When a solution is submitted, we use axe-core to run an automated audit of your code.

This picks out common accessibility issues like not using semantic HTML and not having proper heading hierarchies, among others.

This automated audit is fairly surface level, so we encourage to you review the project and code in more detail with accessibility best practices in mind.

How does the CSS report work?

When a solution is submitted, we use stylelint to run an automated check on the CSS code.

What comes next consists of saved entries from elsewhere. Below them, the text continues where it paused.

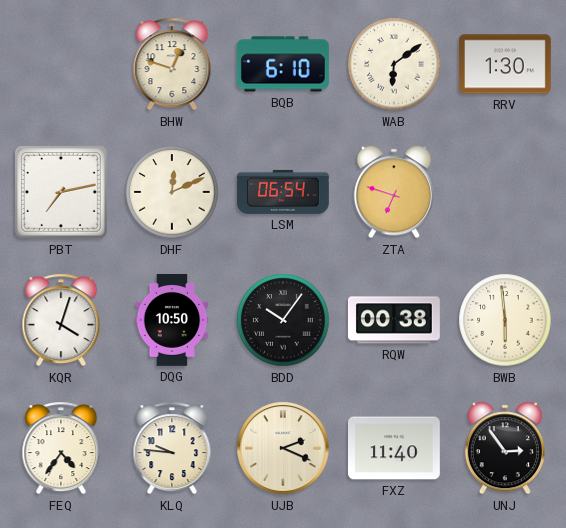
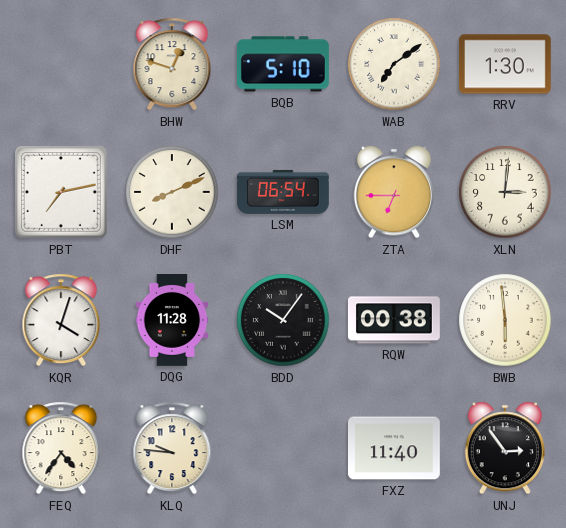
BQB: 6:10 -> 5:10
WAB: 6:09 -> 7:09
DHF: 12:11 -> 8:11
ZTA: 6:48 -> 6:45
XLN: none -> 3:01
DQG: 10:50 -> 11:28
UJB: 2:19 -> none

We've added some of our own linting rules based on recommended best practices. These rules are prefixed with frontend-mentor/ which you'll see at the top of each issue in the report.

The report will audit all CSS, SCSS and Less files in your repository.

How does the HTML validation report work?

When a solution is submitted, we use html-validate to run an automated check on the HTML code.

The report picks out common HTML issues such as not using headings within section elements and incorrect nesting of elements, among others.

Note that the report can pick up “invalid” attributes, which some frameworks automatically add to the HTML. These attributes are crucial for how the frameworks function, although they’re technically not valid HTML. As such, some projects can show up with many HTML validation errors, which are benign and are a necessary part of the framework.

How does the JavaScript validation report work?

When a solution is submitted, we use eslint to run an automated check on the JavaScript code.

The report picks out common JavaScript issues such as not using semicolons and using var instead of let or const, among others.

The report will audit all JS and JSX files in your repository. We currently do not support Typescript or other frontend frameworks.